Now the pipeline is delayed, and Buffett gets to rape the oil producers for several more years.  

steve from virginia's picture


The current Russian gangsters are in process of burning through their energy resources as fast as possible so as to prevent future generations of gangsters from gaining anything by them.


What do the current gangsters actually gain? Some paper promises that mean very little: entitlement for a handful to buy big houses in Mayfair in London or penthouses in NYC. So what? What about next generation? Where do they live? In tar paper shacks?


Shale gas in Europe does not compute: not the same as shale gas in the US. The geology is different. The gas reserve estimates are based on seismic studies not production. When wells are drilled there is far less gas coming out of the hole than the estimates suggest. The same thing happens in the US where shale gas reserves have been cut more than 50%. Meanwhile, the costs rise and wells deplete almost 80% in a year.
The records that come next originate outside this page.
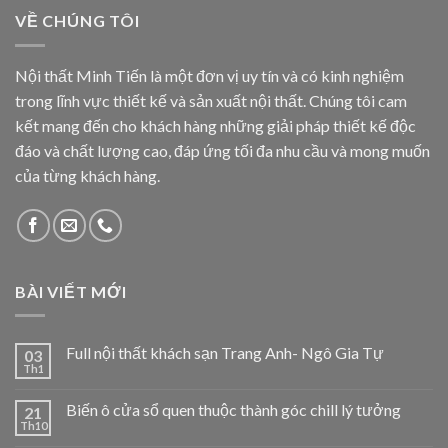
VỀ CHÚNG TÔI
Nội thất Minh Tiến là một đơn vị uy tín và có kinh nghiệm
trong lĩnh vực thiết kế và sản xuất nội thất. Chúng tôi cam
kết mang đến cho khách hàng những giải pháp thiết kế độc
đáo và chất lượng cao, đáp ứng tối đa nhu cầu và mong muốn
của từng khách hàng.
BÀI VIẾT MỚI
Full nội thất khách sạn Trang Anh- Ngô Gia Tự
03
Th1
Biến ô cửa sổ quen thuộc thành góc chill lý tưởng
21
Th10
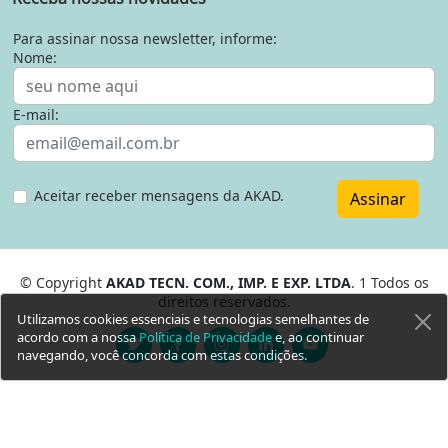
Para assinar nossa newsletter, informe:
Nome:
E-mail:
Aceitar receber mensagens da AKAD.
Assinar
© Copyright
AKAD TECN. COM., IMP. E EXP. LTDA
. 1 Todos os
direitos reservados.
Utilizamos cookies essenciais e tecnologias semelhantes de
acordo com a nossa
Política de Privacidade
e, ao continuar
navegando, você concorda com estas condições.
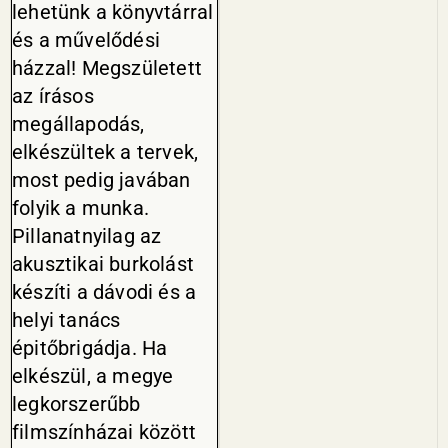
lehetünk a könyvtárral
és a művelődési
házzal! Megszületett
az írásos
megállapodás,
elkészültek a tervek,
most pedig javában
folyik a munka.
Pillanatnyilag az
akusztikai burkolást
készíti a dávodi és a
helyi tanács
épitőbrigádja. Ha
elkészül, a megye
legkorszerűbb
filmszínházai között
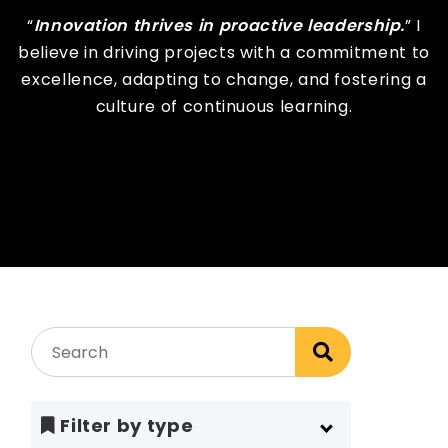
“
Innovation thrives in proactive leadership.
” I
believe in driving projects with a commitment to
excellence, adapting to change, and fostering a
culture of continuous learning.
Filter by type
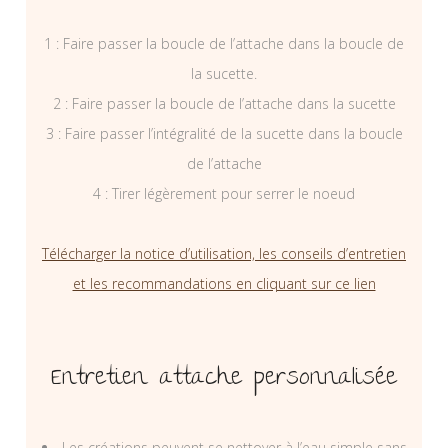
1 : Faire passer la boucle de l’attache dans la boucle de
la sucette.
2 : Faire passer la boucle de l’attache dans la sucette
3 : Faire passer l’intégralité de la sucette dans la boucle
de l’attache
4 : Tirer légèrement pour serrer le noeud
Télécharger la notice d’utilisation, les conseils d’entretien
et les recommandations en cliquant sur ce lien
Entretien attache personnalisée
Les créations peuvent se nettoyer à l’eau simple sans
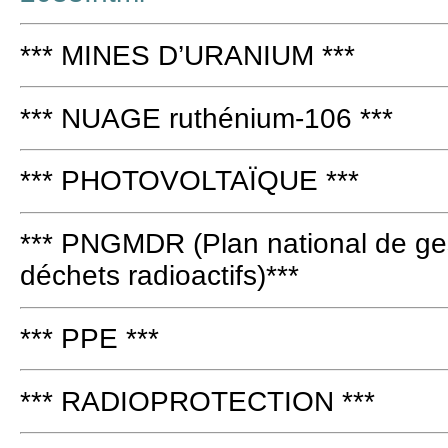
*** MINES D’URANIUM ***
*** NUAGE ruthénium-106 ***
*** PHOTOVOLTAÏQUE ***
*** PNGMDR (Plan national de ges
déchets radioactifs)***
*** PPE ***
*** RADIOPROTECTION ***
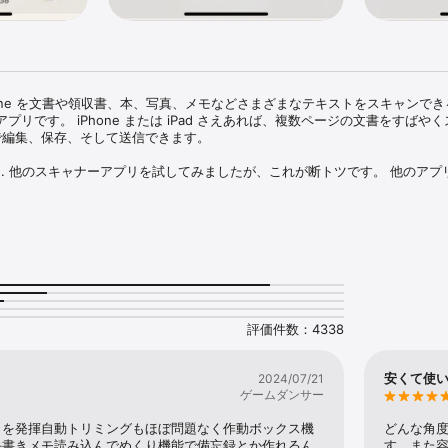
one を文書や領収書、本、写真、メモなどさまざまなテキストをスキャンで
リです。 iPhone または iPad さえあれば、複数ページの文書をすばや
式で編集、保存、そして送信できます。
The Europeans have burned through their own resources, wasted on such stupidity as World War One and World War Two. Add to that, the incredible non-remunerative veneer of American-style automotive waste.


Once the gas is gone, it's gone. Try heating Germany, Poland, France and the rest of Europe with 'household garbage to energy' nonsense ... chumps.

RiskAverseAlertBlog's picture

100% British propaganda. This is how the "divide and conquer" game is played.